Work task: Below are records that contain pictures; transcribe the text exactly and omit the pictures.
━━━━━ Record extracts
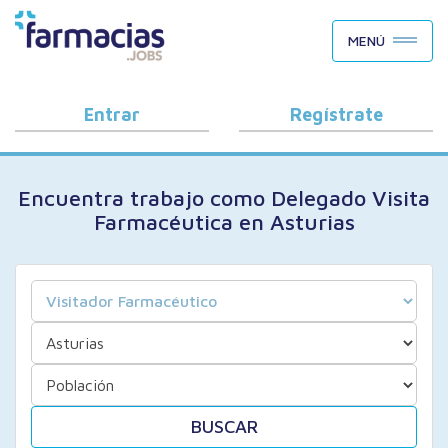
BUSCAR CANDIDATOS
MENÚ
OFERTAS DE EMPLEO
COMO FUNCIONA
Entrar
Regístrate
PORQUÉ FARMACIAS.JOBS
Encuentra trabajo como Delegado Visita
BLOG
Farmacéutica en Asturias
BUSCAR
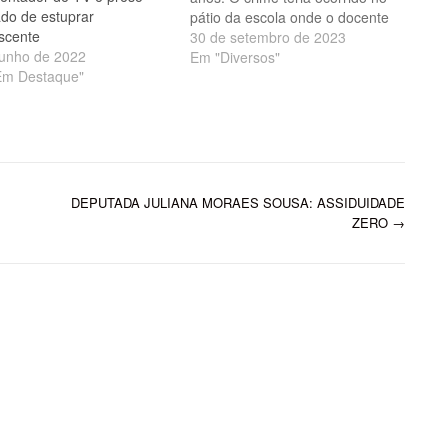
do de estuprar
pátio da escola onde o docente
scente
lecionava, no município de
30 de setembro de 2023
junho de 2022
Parnaíba. O mandado de prisão
Em "Diversos"
Em Destaque"
preventiva e de buscapé
apreensão foram cumpridos na
quinta-feira (28). O nome do
suspeito não foi divulgado.
Divulgação/Polícia Civil…
DEPUTADA JULIANA MORAES SOUSA: ASSIDUIDADE
ZERO
→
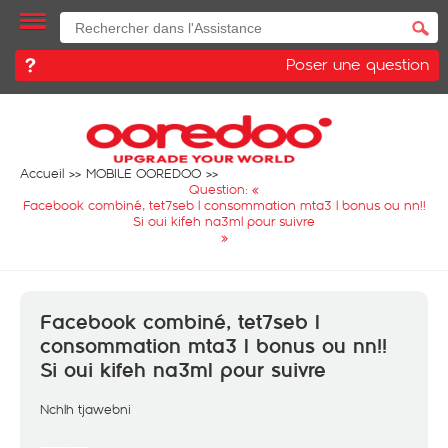
Poser une question
Accueil
MOBILE OOREDOO
Question: «
Facebook combiné, tet7seb l consommation mta3 l bonus ou nn!!
Si oui kifeh na3ml pour suivre
»
Facebook combiné, tet7seb l
consommation mta3 l bonus ou nn!!
Si oui kifeh na3ml pour suivre
Nchlh tjawebni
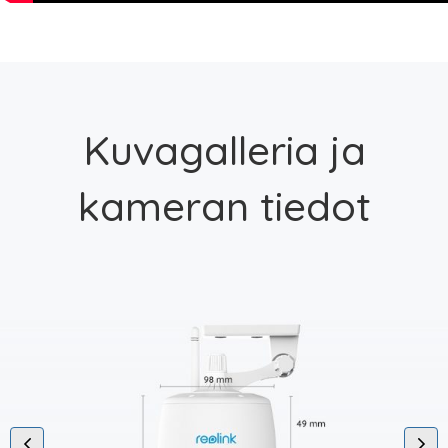
Kuvagalleria ja
kameran tiedot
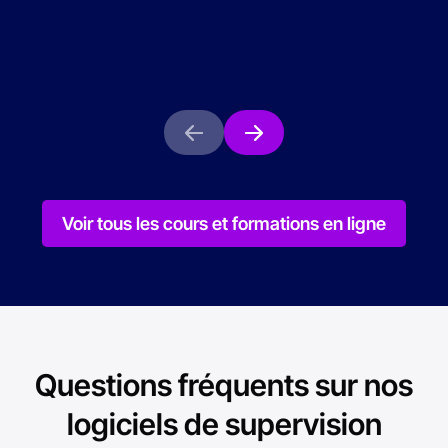
En savoir plus
En savoir 
Voir tous les cours et formations en ligne
Questions fréquents sur nos
logiciels de supervision
industrielle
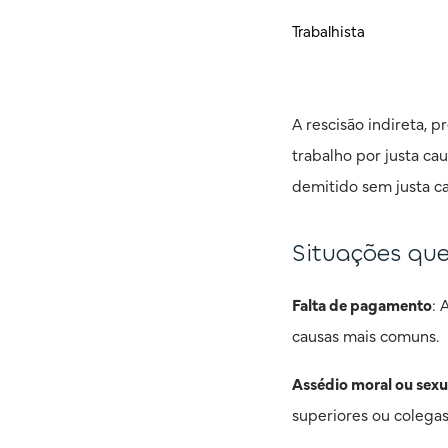
Trabalhista
A rescisão indireta, p
trabalho por justa ca
demitido sem justa ca
Situações que
Falta de pagamento
: 
causas mais comuns.
Assédio moral ou sexu
superiores ou colegas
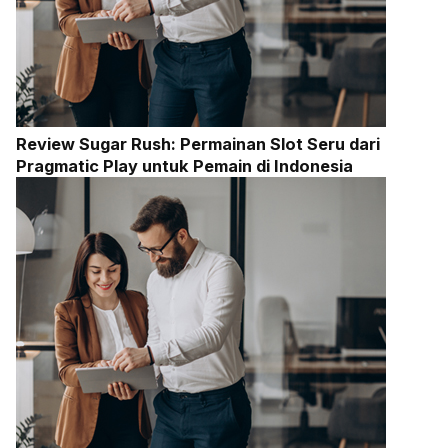
Review Sugar Rush: Permainan Slot Seru dari
Pragmatic Play untuk Pemain di Indonesia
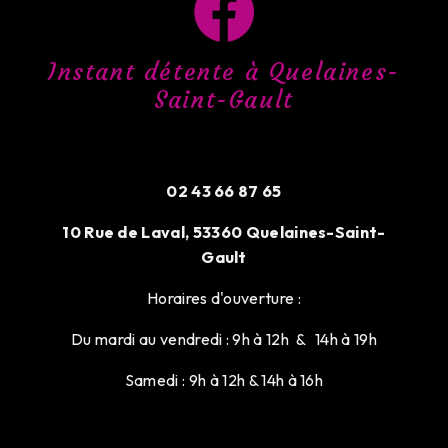
Instant détente à Quelaines-
Saint-Gault
02 43 66 87 65
10 Rue de Laval, 53360 Quelaines-Saint-
Gault
Horaires d'ouverture :
Du mardi au vendredi : 9h à 12h & 14h à 19h
Samedi : 9h à 12h & 14h à 16h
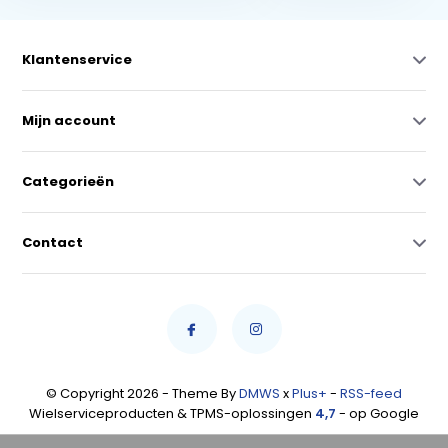
Klantenservice
Mijn account
Categorieën
Contact
© Copyright 2026 - Theme By
DMWS
x
Plus+
-
RSS-feed
Wielserviceproducten & TPMS-oplossingen
4,7
- op Google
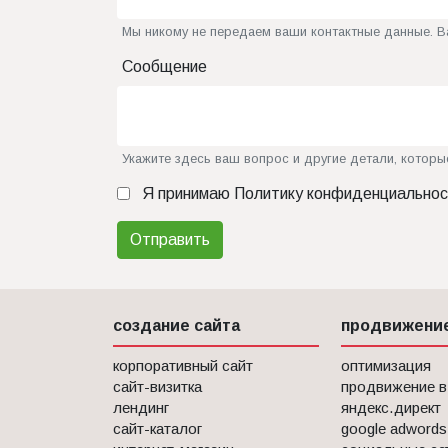
Мы никому не передаем ваши контактные данные. В
Сообщение
Укажите здесь ваш вопрос и другие детали, которы
Я принимаю
Политику конфиденциальнос
Отправить
создание сайта
продвижение
корпоративный сайт
оптимизация
сайт-визитка
продвижение в
лендинг
яндекс.директ
сайт-каталог
google adwords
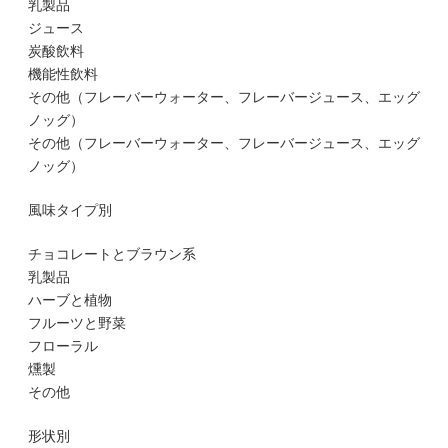
乳製品
ジュース
炭酸飲料
機能性飲料
その他（フレーバーウォーター、フレーバージュース、エッグ
ノッグ）
その他（フレーバーウォーター、フレーバージュース、エッグ
ノッグ）
風味タイプ別
チョコレートとブラウン系
乳製品
ハーブと植物
フルーツと野菜
フローラル
燻製
その他
形状別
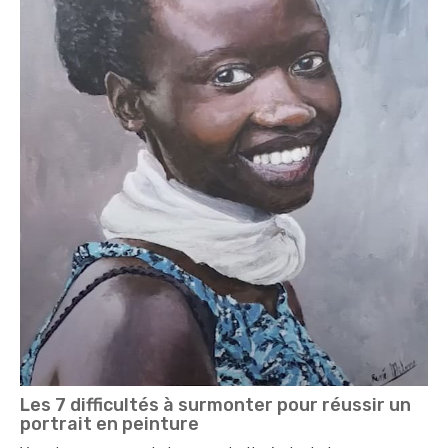
Les 7 difficultés à surmonter pour réussir un
portrait en peinture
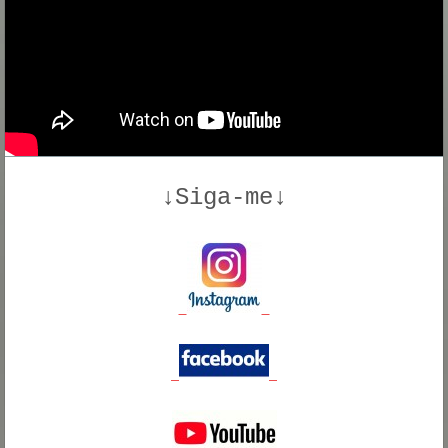
↓Siga-me↓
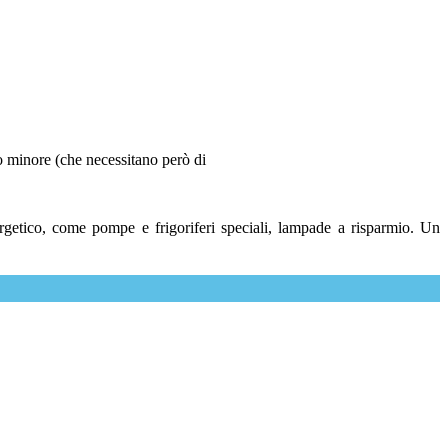
o minore (che necessitano però di
ergetico, come pompe e frigoriferi speciali, lampade a risparmio. Un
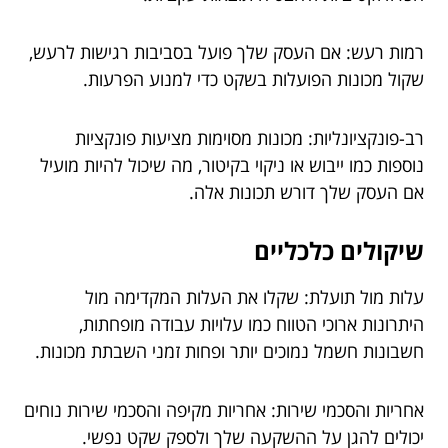
רמות רעש: אם העסק שלך פועל בסביבות רגישות לרעש,
שקול מכונות הפועלות בשקט כדי למנוע הפרעות.
רב-פונקציונליות: מכונות מסוימות מציעות פונקציות
נוספות כמו ייבוש או ניקוי בקיטור, מה שיכול להיות מועיל
אם העסק שלך דורש תכונות אלה.
שיקולים כלכליים
עלות מול תועלת: שקלו את העלות המקדימה מול
היתרונות ארוכי הטווח כמו עלויות עבודה מופחתות,
חשבונות חשמל נמוכים יותר ופחות זמני השבתת מכונות.
אחריות והסכמי שירות: אחריות מקיפה והסכמי שירות נוחים
יכולים להגן על ההשקעה שלך ולספק שקט נפשי.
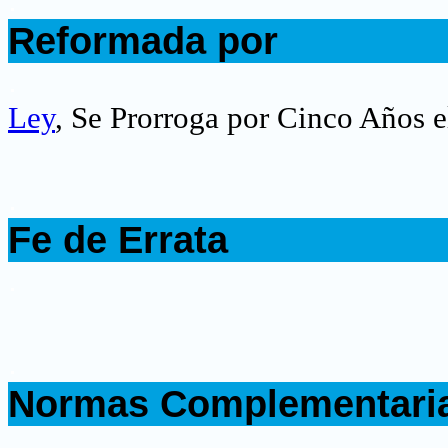
.
Reformada por
.
Ley
, Se Prorroga por Cinco Años 
.
Fe de Errata
.
.
Normas Complementari
.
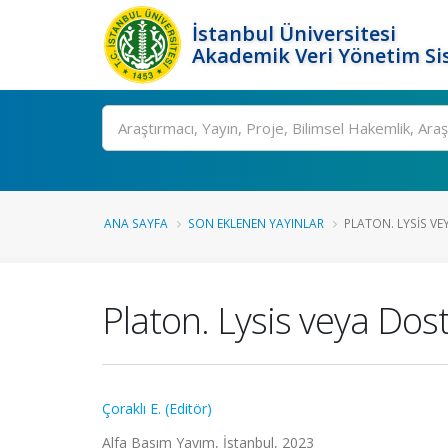
İstanbul Üniversitesi
Akademik Veri Yönetim Si
Ara
ANA SAYFA
SON EKLENEN YAYINLAR
PLATON. LYSIS VEY
Platon. Lysis veya Dost
Çoraklı E. (Editör)
Alfa Basım Yayım, İstanbul, 2023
━━━━━━━━━━
Response for this exercise:
BUSCAR CANDIDATOS
MENÚ
OFERTAS DE EMPLEO
COMO FUNCIONA
Entrar
Regístrate
PORQUÉ FARMACIAS.JOBS
Encuentra trabajo como Delegado Visita
BLOG
Farmacéutica en Asturias
BUSCAR
do de estuprar
pátio da escola onde o docente
scente
lecionava, no município de
30 de setembro de 2023
junho de 2022
Parnaíba. O mandado de prisão
Em "Diversos"
Em Destaque"
preventiva e de buscapé
apreensão foram cumpridos na
quinta-feira (28). O nome do
suspeito não foi divulgado.
Divulgação/Polícia Civil…
DEPUTADA JULIANA MORAES SOUSA: ASSIDUIDADE
ZERO
→
Poser une question
Accueil
MOBILE OOREDOO
Question: «
Facebook combiné, tet7seb l consommation mta3 l bonus ou nn!!
Si oui kifeh na3ml pour suivre
»
Facebook combiné, tet7seb l
consommation mta3 l bonus ou nn!!
Si oui kifeh na3ml pour suivre
Nchlh tjawebni
Kuvagalleria ja
kameran tiedot
En savoir plus
En savoir 
Voir tous les cours et formations en ligne
Questions fréquents sur nos
logiciels de supervision
industrielle
Trabalhista
A rescisão indireta, p
trabalho por justa ca
demitido sem justa ca
Situações que
Falta de pagamento
: 
causas mais comuns.
Assédio moral ou sexu
superiores ou colegas
Review Sugar Rush: Permainan Slot Seru dari
Pragmatic Play untuk Pemain di Indonesia
Instant détente à Quelaines-
Saint-Gault
02 43 66 87 65
10 Rue de Laval, 53360 Quelaines-Saint-
Gault
Horaires d'ouverture :
Du mardi au vendredi : 9h à 12h & 14h à 19h
Samedi : 9h à 12h & 14h à 16h
Klantenservice
Mijn account
Categorieën
Contact
© Copyright 2026 - Theme By
DMWS
x
Plus+
-
RSS-feed
Wielserviceproducten & TPMS-oplossingen
4,7
- op Google
Мы никому не передаем ваши контактные данные. В
Сообщение
Укажите здесь ваш вопрос и другие детали, которы
Я принимаю
Политику конфиденциальнос
Отправить
создание сайта
продвижение
корпоративный сайт
оптимизация
сайт-визитка
продвижение в
лендинг
яндекс.директ
сайт-каталог
google adwords
乳製品
ジュース
炭酸飲料
機能性飲料
その他（フレーバーウォーター、フレーバージュース、エッグ
ノッグ）
その他（フレーバーウォーター、フレーバージュース、エッグ
ノッグ）
風味タイプ別
チョコレートとブラウン系
乳製品
ハーブと植物
フルーツと野菜
フローラル
燻製
その他
形状別
Les 7 difficultés à surmonter pour réussir un
portrait en peinture
↓Siga-me↓
o minore (che necessitano però di
ergetico, come pompe e frigoriferi speciali, lampade a risparmio. Un
רמות רעש: אם העסק שלך פועל בסביבות רגישות לרעש,
שקול מכונות הפועלות בשקט כדי למנוע הפרעות.
רב-פונקציונליות: מכונות מסוימות מציעות פונקציות
נוספות כמו ייבוש או ניקוי בקיטור, מה שיכול להיות מועיל
אם העסק שלך דורש תכונות אלה.
שיקולים כלכליים
עלות מול תועלת: שקלו את העלות המקדימה מול
היתרונות ארוכי הטווח כמו עלויות עבודה מופחתות,
חשבונות חשמל נמוכים יותר ופחות זמני השבתת מכונות.
אחריות והסכמי שירות: אחריות מקיפה והסכמי שירות נוחים
יכולים להגן על ההשקעה שלך ולספק שקט נפשי.
.
Reformada por
.
Ley
, Se Prorroga por Cinco Años 
.
Fe de Errata
.
.
Normas Complementari
.
İstanbul Üniversitesi
Akademik Veri Yönetim Si
Ara
ANA SAYFA
SON EKLENEN YAYINLAR
PLATON. LYSIS VEY
Platon. Lysis veya Dost
Çoraklı E. (Editör)
Alfa Basım Yayım, İstanbul, 2023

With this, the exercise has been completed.